There’s no doubt that we live in a world ridden with conflict. It’s there between nations, between communities and religions. We all have certain views about every issue, and it’s all based on our experiences as well as what we hear and read. In short, none of us ever really has the full story, and believe in our own illusions. This is exactly the theme handled in Graham Greene’s 1955 novel, The Quiet American.
The Quiet American in the title refers to Alden Pyle, an American CIA agent. Pyle is young, idealistic and rather naïve. His understanding of international politics is based on books written by another author, whose opinions he blindly subscribes too. Hmm, wonder who that sounds like? Oh wait, nearly everyone these days! On the other hand, we have seasoned British journalist, Thomas Fowler, who is pretty much the opposite of Pyle. The one thing that binds them is their common interest in Phuong, a young Vietnamese woman who is looking for a way to secure her future.
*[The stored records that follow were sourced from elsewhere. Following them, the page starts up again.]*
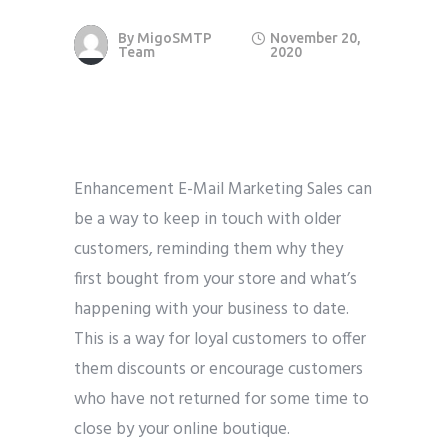
By
MigoSMTP
November 20,
Team
2020
Enhancement E-Mail Marketing Sales can
be a way to keep in touch with older
customers, reminding them why they
first bought from your store and what’s
happening with your business to date.
This is a way for loyal customers to offer
them discounts or encourage customers
who have not returned for some time to
close by your online boutique.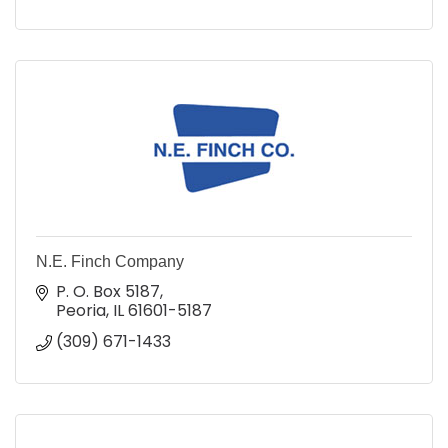
N.E. Finch Company
P. O. Box 5187
Peoria
IL
61601-5187
(309) 671-1433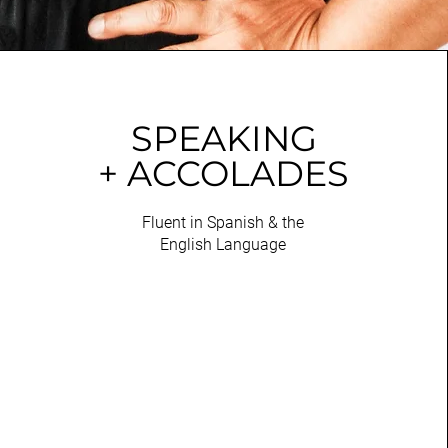
SPEAKING
+ ACCOLADES
Fluent in Spanish & the
English Language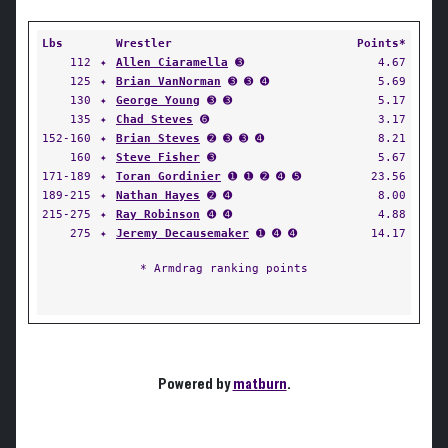
Lbs
Wrestler
Points*
112
✦
Allen Ciaramella
➌
4.67
125
✦
Brian VanNorman
➌ ➌ ➍
5.69
130
✦
George Young
➌ ➌
5.17
135
✦
Chad Steves
➏
3.17
152-160
✦
Brian Steves
➋ ➌ ➌ ➍
8.21
160
✦
Steve Fisher
➌
5.67
171-189
✦
Toran Gordinier
➊ ➊ ➋ ➍ ➎
23.56
189-215
✦
Nathan Hayes
➋ ➍
8.00
215-275
✦
Ray Robinson
➍ ➍
4.88
275
✦
Jeremy Decausemaker
➊ ➍ ➍
14.17
* Armdrag ranking points
Powered by
matburn
.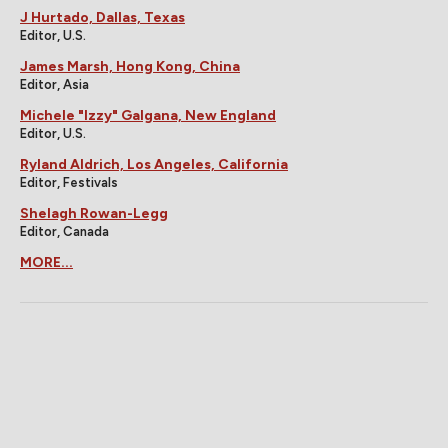
J Hurtado, Dallas, Texas
Editor, U.S.
James Marsh, Hong Kong, China
Editor, Asia
Michele "Izzy" Galgana, New England
Editor, U.S.
Ryland Aldrich, Los Angeles, California
Editor, Festivals
Shelagh Rowan-Legg
Editor, Canada
MORE...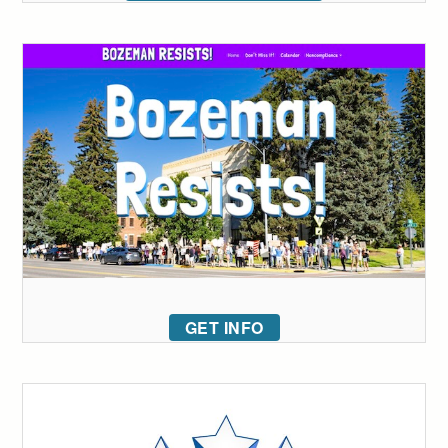
GET INFO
The Quiet American is not an easy read. Pyle has been a golden boy, with a good childhood and education, but his unwavering faith in the idea of the Third Force makes him blind to the atrocities committed in its name, including genocide. The interference of the US government in South East Asian affairs under the guise of ‘fixing them’ causes more harm than good, and this has made the book a source of controversy. With the events in Syria these days, this book actually makes you think a lot about the destruction this ‘fix-it’ attitude is causing.
The two main characters are very well-developed and the conversations between them are the soul of the story. The woman, Phuong, is just touched upon, and is another instrument in the conflict between the two men. Greene’s writing is powerful and can be uneasy at times as it touches upon some of our very foundational beliefs. But if a book doesn’t make you think, then what good is it, right?